Data excerpts:
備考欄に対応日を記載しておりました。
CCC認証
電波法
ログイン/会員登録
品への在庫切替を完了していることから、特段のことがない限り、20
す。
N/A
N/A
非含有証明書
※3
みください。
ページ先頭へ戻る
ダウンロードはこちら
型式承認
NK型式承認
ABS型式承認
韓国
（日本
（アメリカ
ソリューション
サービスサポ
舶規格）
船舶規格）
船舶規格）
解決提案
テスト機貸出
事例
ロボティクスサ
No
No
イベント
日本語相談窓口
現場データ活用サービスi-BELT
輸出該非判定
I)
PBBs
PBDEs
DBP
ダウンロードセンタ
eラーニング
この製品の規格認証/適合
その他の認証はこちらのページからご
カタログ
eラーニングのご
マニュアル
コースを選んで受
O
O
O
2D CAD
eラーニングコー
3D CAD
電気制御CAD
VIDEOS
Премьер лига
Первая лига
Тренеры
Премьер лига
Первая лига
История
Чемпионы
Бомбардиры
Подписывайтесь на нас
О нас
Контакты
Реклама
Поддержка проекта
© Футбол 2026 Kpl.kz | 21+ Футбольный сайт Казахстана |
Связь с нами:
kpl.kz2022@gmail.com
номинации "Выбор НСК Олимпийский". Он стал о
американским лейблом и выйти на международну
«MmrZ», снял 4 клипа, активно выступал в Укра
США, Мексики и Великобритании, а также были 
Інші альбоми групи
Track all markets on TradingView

--- EXERCISE ---
Retype the data exactly.

--- SOLVED PROBLEM ---
備考欄に対応日を記載しておりました。
CCC認証
電波法
ログイン/会員登録
品への在庫切替を完了していることから、特段のことがない限り、20
す。
N/A
N/A
非含有証明書
※3
みください。
ページ先頭へ戻る
ダウンロードはこちら
型式承認
NK型式承認
ABS型式承認
韓国
（日本
（アメリカ
ソリューション
サービスサポ
舶規格）
船舶規格）
船舶規格）
解決提案
テスト機貸出
事例
ロボティクスサ
No
No
イベント
日本語相談窓口
現場データ活用サービスi-BELT
輸出該非判定
I)
PBBs
PBDEs
DBP
ダウンロードセンタ
eラーニング
この製品の規格認証/適合
その他の認証はこちらのページからご
カタログ
eラーニングのご
マニュアル
コースを選んで受
O
O
O
2D CAD
eラーニングコー
3D CAD
電気制御CAD
VIDEOS
Премьер лига
Первая лига
Тренеры
Премьер лига
Первая лига
История
Чемпионы
Бомбардиры
Подписывайтесь на нас
О нас
Контакты
Реклама
Поддержка проекта
© Футбол 2026 Kpl.kz | 21+ Футбольный сайт Казахстана |
Связь с нами:
kpl.kz2022@gmail.com
номинации "Выбор НСК Олимпийский". Он стал о
американским лейблом и выйти на международну
«MmrZ», снял 4 клипа, активно выступал в Укра
США, Мексики и Великобритании, а также были 
Інші альбоми групи
Track all markets on TradingView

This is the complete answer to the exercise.